*** Opening Data shown ***
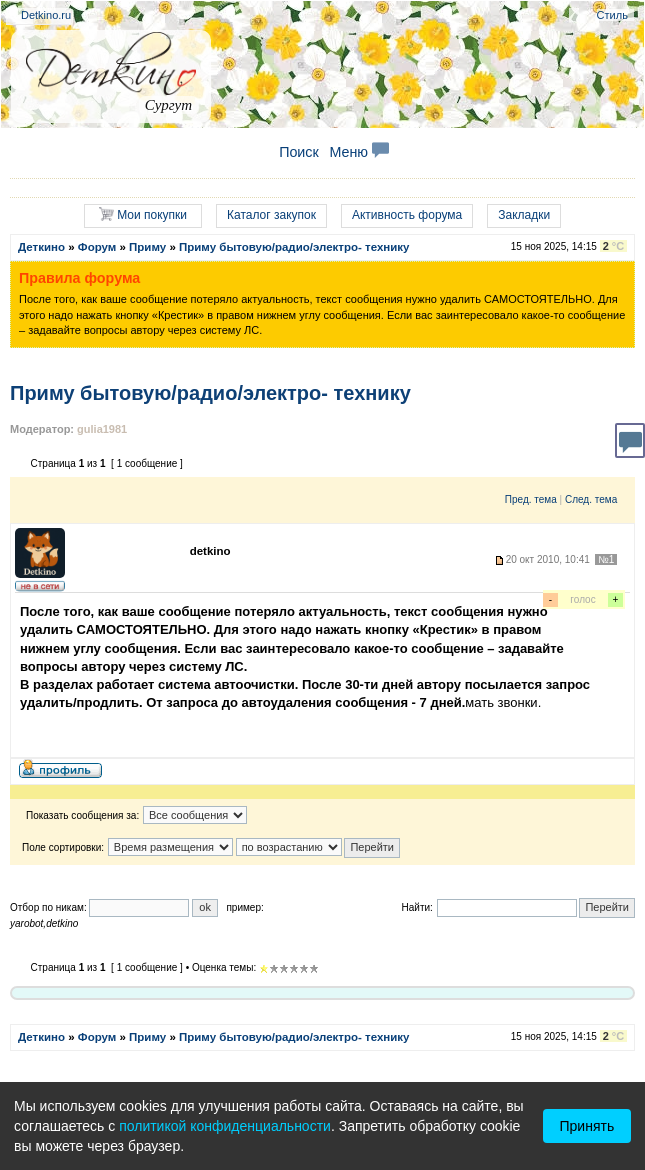 The height and width of the screenshot is (1170, 645). I want to click on Форум, so click(97, 247).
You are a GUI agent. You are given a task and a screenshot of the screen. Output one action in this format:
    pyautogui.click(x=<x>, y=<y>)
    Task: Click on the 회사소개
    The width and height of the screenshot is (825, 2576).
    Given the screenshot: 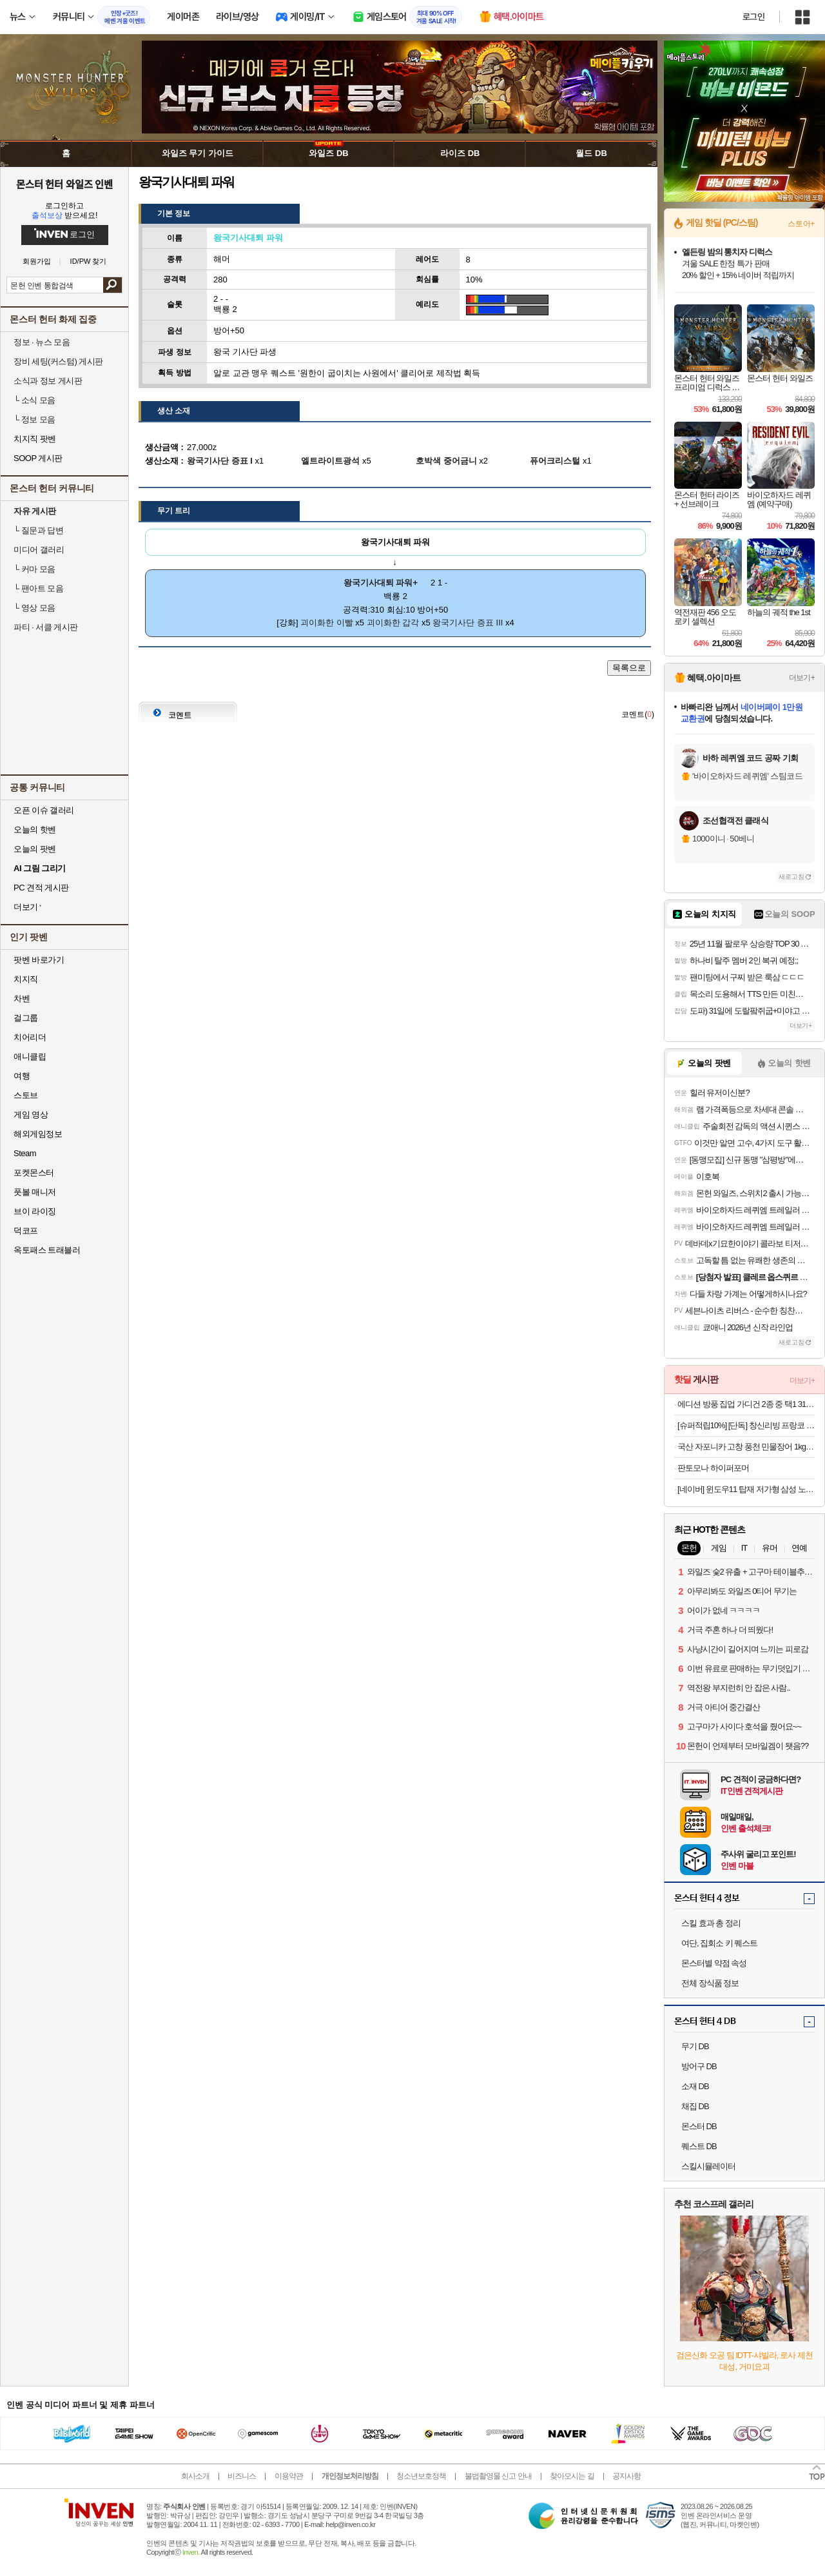 What is the action you would take?
    pyautogui.click(x=195, y=2476)
    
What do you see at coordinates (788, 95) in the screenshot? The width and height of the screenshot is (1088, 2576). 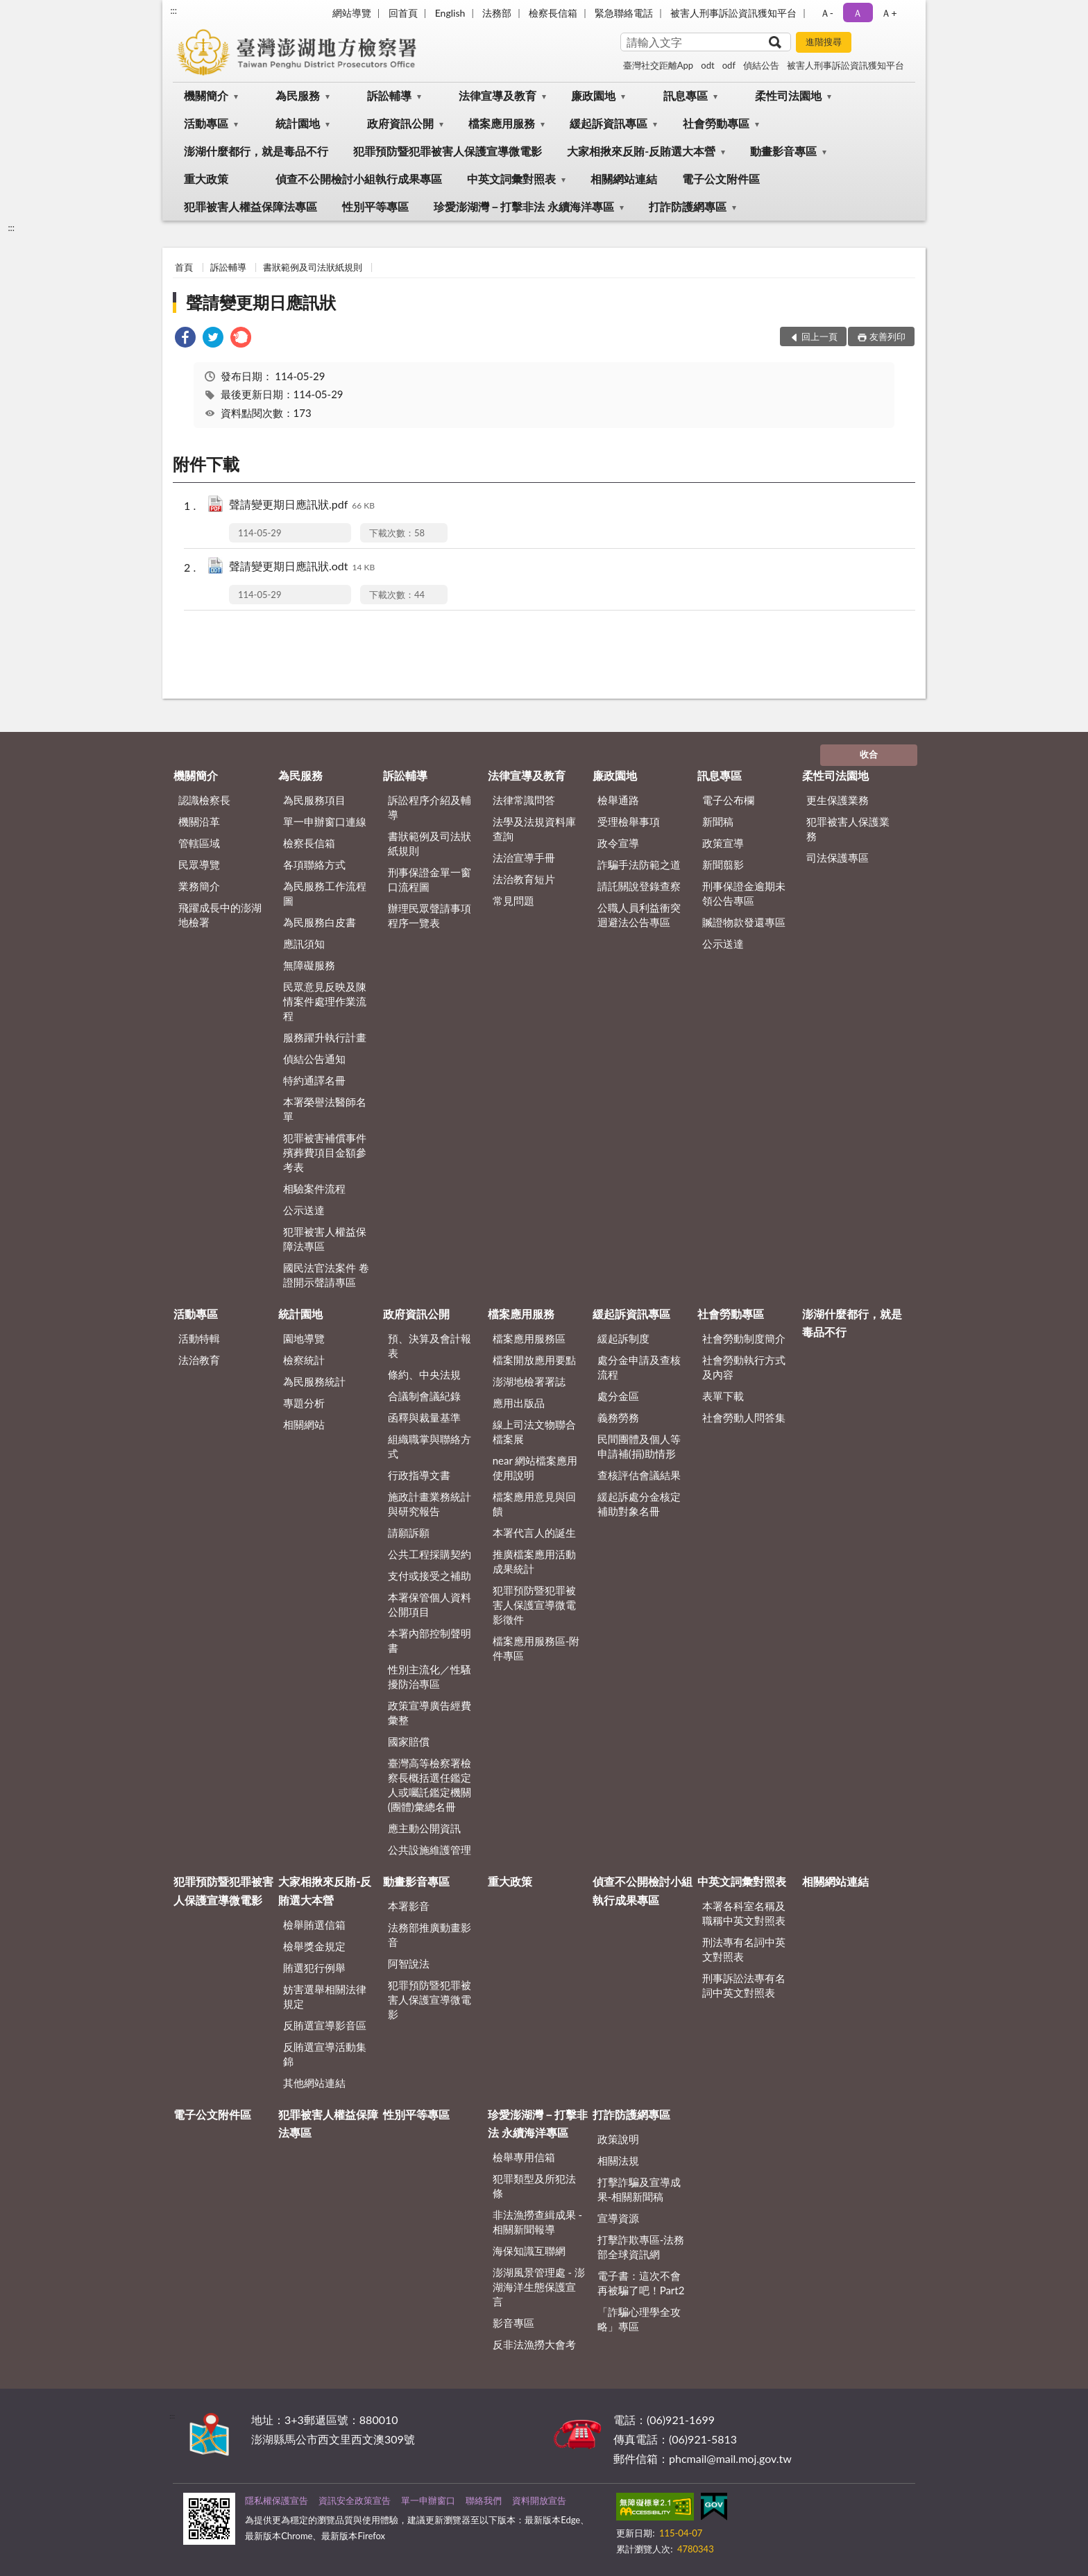 I see `柔性司法園地` at bounding box center [788, 95].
*** Closing Data shown ***
> What the exercise asks
Which lines above run from the one containing "You are a GUI" down to the one containing "The width and height of the screenshot is (825, 2576)."? Repeat exactly those, both ends included, and nothing else.

> Answer section
You are a GUI agent. You are given a task and a screenshot of the screen. Output one action in this format:
    pyautogui.click(x=<x>, y=<y>)
    Task: Click on the 회사소개
    The width and height of the screenshot is (825, 2576).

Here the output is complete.